Some of the angst around the rapid pace of change involving artificial intelligence involves concern that the robots are going to replace radiologists or other clinicians. In a March 7 online discussion sponsored by Harvard Business Review, two Accenture executives stressed that in clinical settings, AI will gradually be introduced to assist clinicians and that initially it will have the biggest impact on back-office operations.
In 2019, the most common uses are in cybersecurity and authentication, payment and customer services, in part because they don’t have issues around the validity of algorithms or the complexity of clinical decision making to overcome, said Kaveh Safavi, M.D., Accenture’s global health industry lead. “Initially, larger-scale uses will not be in clinical domains. There is a long, uphill climb around clinical decision making. That is how it is playing out right now.”
The U.S. has already seen the benefits of automation to shift some routine tasks to machines, Safavi said. “With AI, we begin to shift non-routine tasks to machines,” he explained. What has captured our imagination in healthcare is the idea that a machine can substitute for a doctor. That is not what anyone studying this area thinks is going to happen, he said. Clinical judgement is quite significant. Technology can take some tasks over, but cannot replace a physician or nurse.
Safavi explained that healthcare is faced with trying to improve access, affordability and effectiveness at a time when there is expected to be considerable shortages of healthcare workers. “AI has given us an opportunity to address those issues,” he said.

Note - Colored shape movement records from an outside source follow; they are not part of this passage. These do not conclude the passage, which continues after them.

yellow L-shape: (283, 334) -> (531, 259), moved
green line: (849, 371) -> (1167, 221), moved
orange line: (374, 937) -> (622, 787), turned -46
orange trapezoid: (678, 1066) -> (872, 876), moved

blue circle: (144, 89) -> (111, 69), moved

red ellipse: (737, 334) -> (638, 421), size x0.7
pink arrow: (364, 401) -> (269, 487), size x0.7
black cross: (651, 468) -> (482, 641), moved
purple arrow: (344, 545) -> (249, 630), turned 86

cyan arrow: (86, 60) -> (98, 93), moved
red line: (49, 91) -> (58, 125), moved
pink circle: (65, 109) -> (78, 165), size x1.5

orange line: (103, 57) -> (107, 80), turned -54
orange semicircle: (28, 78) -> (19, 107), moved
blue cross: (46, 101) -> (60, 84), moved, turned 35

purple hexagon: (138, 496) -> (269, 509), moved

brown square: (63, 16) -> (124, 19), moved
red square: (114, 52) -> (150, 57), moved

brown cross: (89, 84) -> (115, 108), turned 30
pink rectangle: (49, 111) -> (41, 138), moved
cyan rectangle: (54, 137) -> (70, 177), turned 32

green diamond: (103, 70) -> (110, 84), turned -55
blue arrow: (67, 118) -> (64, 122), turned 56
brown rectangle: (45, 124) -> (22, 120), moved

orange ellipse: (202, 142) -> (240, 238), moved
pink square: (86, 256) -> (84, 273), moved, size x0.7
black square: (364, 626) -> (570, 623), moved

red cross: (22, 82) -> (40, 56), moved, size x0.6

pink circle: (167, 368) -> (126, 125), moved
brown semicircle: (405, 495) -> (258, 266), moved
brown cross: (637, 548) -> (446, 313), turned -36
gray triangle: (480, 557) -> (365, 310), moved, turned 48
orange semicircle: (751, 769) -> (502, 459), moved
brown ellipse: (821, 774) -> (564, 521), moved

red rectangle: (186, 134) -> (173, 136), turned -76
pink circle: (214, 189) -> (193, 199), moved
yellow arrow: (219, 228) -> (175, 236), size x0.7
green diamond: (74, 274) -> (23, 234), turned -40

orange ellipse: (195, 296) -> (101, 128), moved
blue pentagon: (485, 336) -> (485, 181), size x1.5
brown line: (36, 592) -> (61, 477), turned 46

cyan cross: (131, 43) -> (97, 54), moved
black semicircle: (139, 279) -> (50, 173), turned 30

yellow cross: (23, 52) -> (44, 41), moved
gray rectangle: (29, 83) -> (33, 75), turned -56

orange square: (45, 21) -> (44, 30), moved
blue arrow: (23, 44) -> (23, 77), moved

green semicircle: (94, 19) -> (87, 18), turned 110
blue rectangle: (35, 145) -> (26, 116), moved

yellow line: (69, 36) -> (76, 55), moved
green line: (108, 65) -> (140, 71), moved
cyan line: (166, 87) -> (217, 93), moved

“We see this as humans plus machines,” Safavi said. “We see an opportunity to scale the work force in ways we have not before. We estimate that almost 30 percent of physician capacity today can be moved to patients [in self-service mode] or smart tools or a combination of the two. That gives us some hope of closing the gap between demand and resources available.”
So the good news is that machine learning algorithms are not going to replace your clinical judgment anytime soon. That doesn’t mean, however, that you can just ignore AI’s impact. In many business sectors, including healthcare, the work force will have to adjust to having robots as co-workers and re-think their business processes to include them.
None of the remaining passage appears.